[Saved entries]
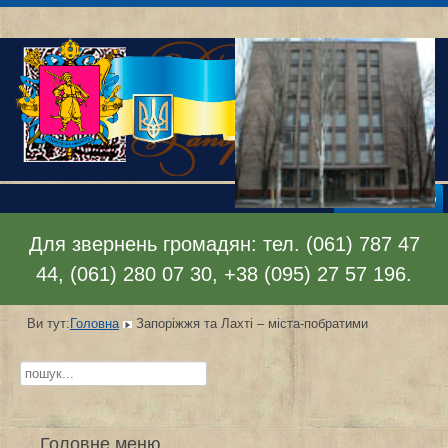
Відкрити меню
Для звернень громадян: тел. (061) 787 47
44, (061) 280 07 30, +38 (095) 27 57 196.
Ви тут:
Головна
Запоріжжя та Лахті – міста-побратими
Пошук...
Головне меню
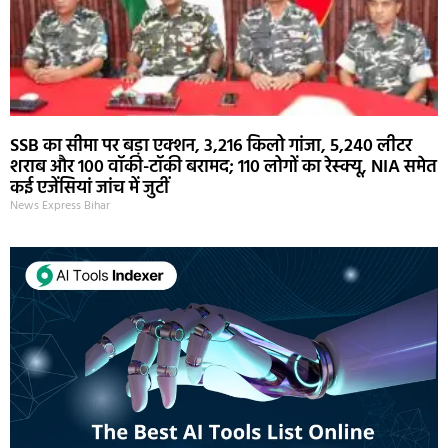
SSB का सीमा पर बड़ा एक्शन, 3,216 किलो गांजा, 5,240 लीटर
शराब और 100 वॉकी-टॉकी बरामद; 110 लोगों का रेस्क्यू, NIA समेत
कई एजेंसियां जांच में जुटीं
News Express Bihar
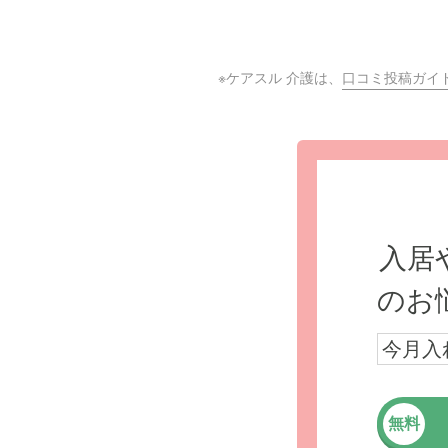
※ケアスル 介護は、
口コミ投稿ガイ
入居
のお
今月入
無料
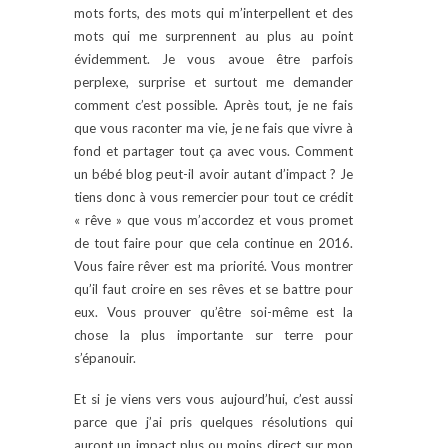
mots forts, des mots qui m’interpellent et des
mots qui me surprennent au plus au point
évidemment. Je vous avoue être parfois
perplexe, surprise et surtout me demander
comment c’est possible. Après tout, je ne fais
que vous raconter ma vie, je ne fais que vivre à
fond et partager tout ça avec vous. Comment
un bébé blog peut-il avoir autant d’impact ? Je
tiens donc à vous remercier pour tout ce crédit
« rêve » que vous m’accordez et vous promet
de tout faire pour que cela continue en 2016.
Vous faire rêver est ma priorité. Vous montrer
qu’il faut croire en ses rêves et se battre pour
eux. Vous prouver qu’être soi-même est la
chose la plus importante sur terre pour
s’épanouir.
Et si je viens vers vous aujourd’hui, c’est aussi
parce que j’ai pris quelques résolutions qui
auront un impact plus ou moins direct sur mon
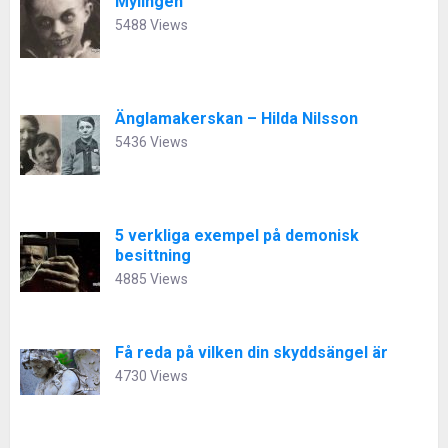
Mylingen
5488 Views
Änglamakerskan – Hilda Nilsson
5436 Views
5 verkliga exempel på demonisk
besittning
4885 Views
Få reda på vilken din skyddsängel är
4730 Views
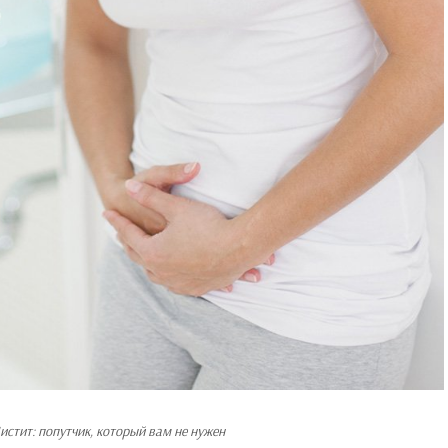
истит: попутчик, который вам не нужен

▶ **Aim of the exercise**: Reproduce all of the entries word for word, skipping any pictures they hold.

▶ **Exercise response**:
Відкрити меню
Для звернень громадян: тел. (061) 787 47
44, (061) 280 07 30, +38 (095) 27 57 196.
Ви тут:
Головна
Запоріжжя та Лахті – міста-побратими
Пошук...
Головне меню
SSB का सीमा पर बड़ा एक्शन, 3,216 किलो गांजा, 5,240 लीटर
शराब और 100 वॉकी-टॉकी बरामद; 110 लोगों का रेस्क्यू, NIA समेत
कई एजेंसियां जांच में जुटीं
News Express Bihar
※ケアスル 介護は、
口コミ投稿ガイ
入居
のお
今月入
無料
mots forts, des mots qui m’interpellent et des
mots qui me surprennent au plus au point
évidemment. Je vous avoue être parfois
perplexe, surprise et surtout me demander
comment c’est possible. Après tout, je ne fais
que vous raconter ma vie, je ne fais que vivre à
fond et partager tout ça avec vous. Comment
un bébé blog peut-il avoir autant d’impact ? Je
tiens donc à vous remercier pour tout ce crédit
« rêve » que vous m’accordez et vous promet
de tout faire pour que cela continue en 2016.
Vous faire rêver est ma priorité. Vous montrer
qu’il faut croire en ses rêves et se battre pour
eux. Vous prouver qu’être soi-même est la
chose la plus importante sur terre pour
s’épanouir.
Et si je viens vers vous aujourd’hui, c’est aussi
parce que j’ai pris quelques résolutions qui
auront un impact plus ou moins direct sur mon
Mylingen
5488 Views
Änglamakerskan – Hilda Nilsson
5436 Views
5 verkliga exempel på demonisk
besittning
4885 Views
Få reda på vilken din skyddsängel är
4730 Views
истит: попутчик, который вам не нужен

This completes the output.